QPFs are specific forecasts of the most likely precipitation amounts over the next 1-7 days, issued as national maps. QPFs are used as inputs to the CBRFC's streamflow forecasts made on both short-term (10-day) and seasonal timescales. The NWS WPC QPF is based on guidance from several different weather models.
This is the QPF as used by CBRFC to drive their streamflow forecast model system. Days 2-7 are taken from the NWS WPC QPF product shown above; Day 1 comes from the very similar NWS National Blend of Models (NBM) QPF.

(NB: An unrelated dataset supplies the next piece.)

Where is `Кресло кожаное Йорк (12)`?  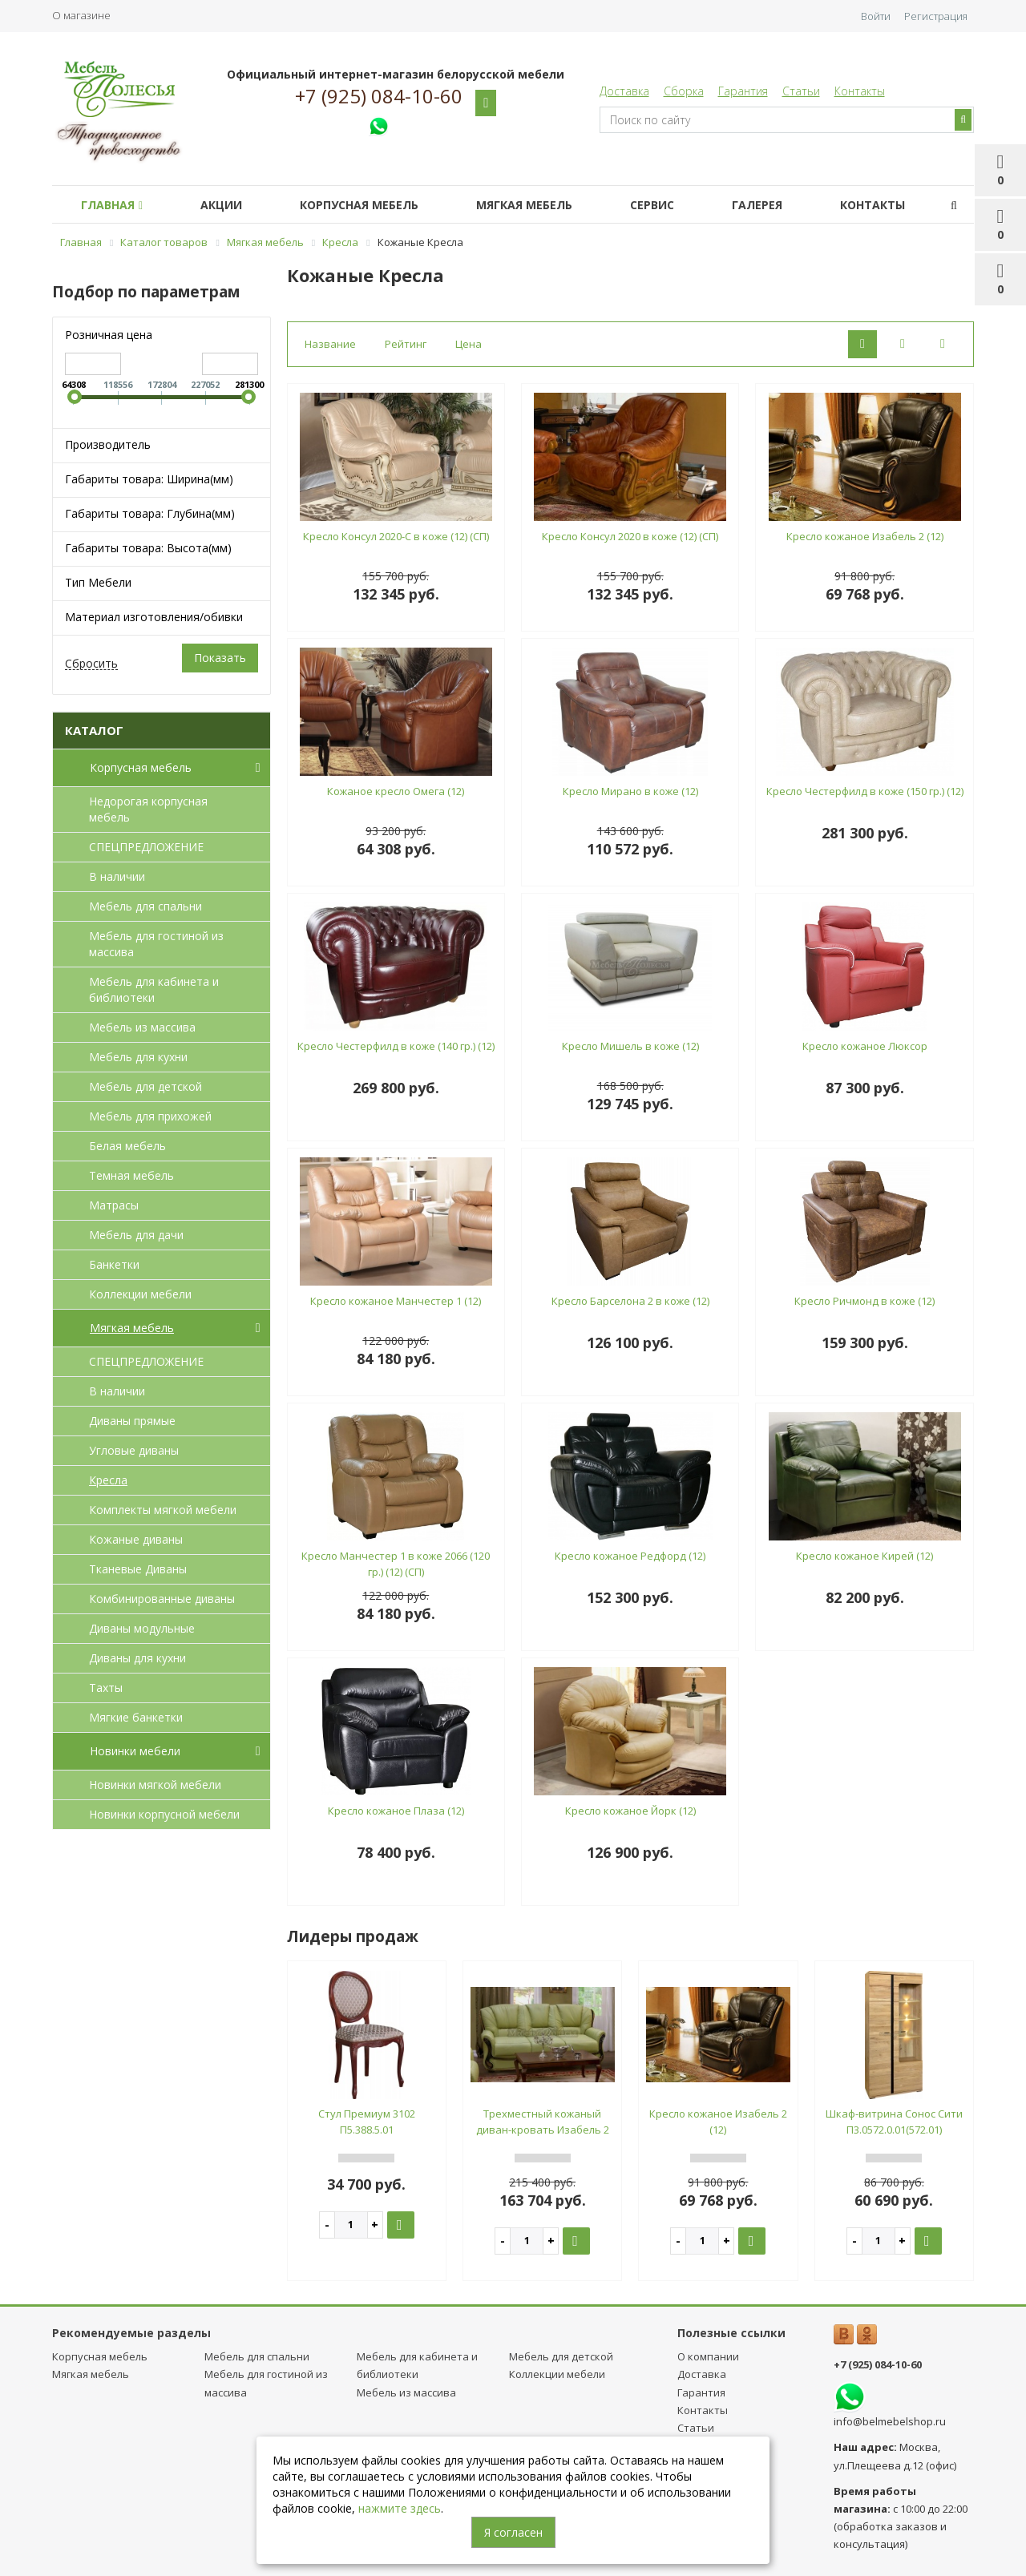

This is another way of displaying a QPF (here, an 8-day ensemble forecast from the GFS weather model), for a single location. This URL shows the forecasted cumulative precipitation for KASE (Aspen, CO); zoom in on the map to select any other of ~20 locations within the Colorado River Basin. The plume shows the uncertainty in the forecast given our imperfect knowledge about the initial atmospheric conditions.

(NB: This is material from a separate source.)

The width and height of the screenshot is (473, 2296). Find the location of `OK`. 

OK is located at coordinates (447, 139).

Because the skill of weather forecasts for beyond 7 days out is much lower, the official NWS "week 2" (8-14-day) forecasts are issued (daily) as probabilistic outlooks, indicating enhanced likelihoods that conditions over that period will fall into the 3 categories of above normal (upper 1/3), near-normal (middle 1/3), or below normal (lower 1/3 of all historical observations). Monthly and seasonal outlooks also use these "tercile" categories.
Sub-seasonal Climate Forecasts
These "Week 3-4" outlooks (i.e., for the period 15-30 days after the forecast date) are issued weekly and show enhanced likelihoods that conditions for the forecast period will be in one of 2 categories: above or below the historical median. The Temperature outlook is an official forecast product, but the Precipitation outlook is still considered "experimental" due to low skill/reliability.
These monthly outlooks are issued for each full month (January, February, etc.) at two lead times: 0.5 months lead (i.e, issued in middle of prior month) and zero lead (end of prior month). Not surprisingly, the zero-lead monthly outlooks are more skillful since they incorporate short-term weather (0-14 days) forecast guidance, in addition to longer term guidance (equivalent to the Week 3-4 outlooks).
Since 29 June 2022, the forecasts on this tool have not been updated. It is not known when it will become operational again. This interactive web tool, developed by NCAR and Reclamation, presents specific ("deterministic") forecasts of temperature and precipitation anomalies (departures from normal) from several weather/climate models, which can be viewed individually or as an 7-model ensemble ("NMME") average. These models are used as guidance for the NWS sub-seasonal outlooks listed above. The sub-seasonal forecasts available are for weeks 2-3 and 3-4 (CFSv2 only); and 1-month (all NMME models), at three lead times: zero, 1 month, and 2 months; the seasonal forecasts available are for 3-month seasons at three lead times: zero, 1 month, and 2 months.
Seasonal Climate Forecasts
These seasonal outlooks are issued monthly for overlapping 3-month periods (Jan-Mar, Feb-April, etc.) at lead times ranging from 0.5 months to 12.5 months. The shorter-lead outlooks are generally more skillful, but skill is relatively low for precipitation at all lead times. As with the CPC 8-14 day outlooks, the seasonal outlooks are probabilistic and based on 3 categories (above normal, near-normal, and below normal).
State of the Science Report
Chapter 7 of the State of the Science report covers many aspects of Weather and climate forecasts in much greater detail.